Reference numeral 7 denotes a quartz glass ferrule manufactured by a melt molding method, and reference numeral 9 denotes a zirconia ferrule. In the case of a zirconia sintered body, the green density, the sintered body density, and the average pore diameter fall within the category of the quartz glass sintered body of the present invention, but irregular reflection occurs because zirconia is a polycrystalline and opaque. ing. As described above, the ferrule made of the quartz glass sintered body by the powder sintering method of Nos. 3 to 6 which is within the scope of the present invention has a light at the end face of the ferrule compared with the conventional ferrule made of the alumina and zirconia sintered bodies. It is clear that the diffuse reflection has been greatly reduced.

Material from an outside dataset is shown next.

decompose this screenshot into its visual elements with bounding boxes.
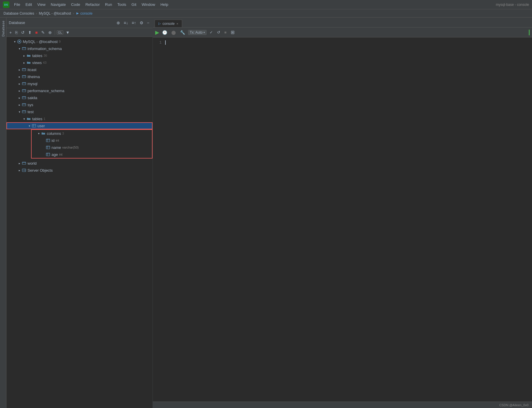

(Example 2) A curable resin, a dispersion medium, and a dispersant were added to a mixed powder obtained by adding 40 mass% of the same powder having an average particle diameter of 0.5 µm to the same powder as in Example 1, and the mixture was subjected to a ball mill for 12 hours. The primary slip was made by wet mixing. Add a curing agent for the curable resin to this, and about 15 minutes
After performing the vacuum degassing operation, a slip was poured into a mold having a core pin for the inner diameter of the ferrule, and self-cured at about 50 ° C. When the slip was cured, the cured product was released from the mold and dried at room temperature for 5 hours and at 80 ° C. for 5 hours.
A 5% compact was obtained. This was heated in an electric furnace at a heating rate of 2 ° C./min, kept at 550 ° C. for 1 hour, and then cooled in the furnace. Next, the degreased body was heated at 1400 ° C. under reduced pressure (10 ⁻³ Pa) for 30 minutes.
After holding for one minute, the furnace was cooled. The density of the obtained ferrule sintered body was 99%, the remaining average pore diameter was 5 μm, and irregular reflection of light on the end face of the ferrule was not detected.

[0026]

As described above, the ferrule made of the quartz glass sintered body according to the present invention has the following industrial advantages. 1) Irregular reflection of light at the end face of the ferrule can be reduced. 2) Dimensional accuracy of the ferrule is high. 3) Polishing time of the ferrule can be reduced. 4) Ferrules having various shapes can be manufactured by powder sintering.

Claims (5)

[Claims] 1. A ferrule for an optical fiber connector, wherein at least a part or the whole of the ferrule is made of a quartz glass sintered body. 2. The ferrule according to claim 1, wherein a sintered density of the quartz glass sintered body is 95% or more of a theoretical value and an average pore diameter is 10 μm or less. 3. The quartz glass sintered body has a bending strength of 6
The ferrule according to claim 1, wherein the ferrule is 0 MPa or more. 4. A method for producing a compact having a green density of 50% or more comprising at least one kind of powder having an average particle diameter of 10 μm or less, and sintering the compact at 1000 ° C. or more. The method for producing a ferrule according to claim 1, wherein the ferrule is provided. 5. The method of claim 1, wherein the powder comprises at least 5 amorphous silica.
The method according to claim 4, wherein the content is 0 mass% or more.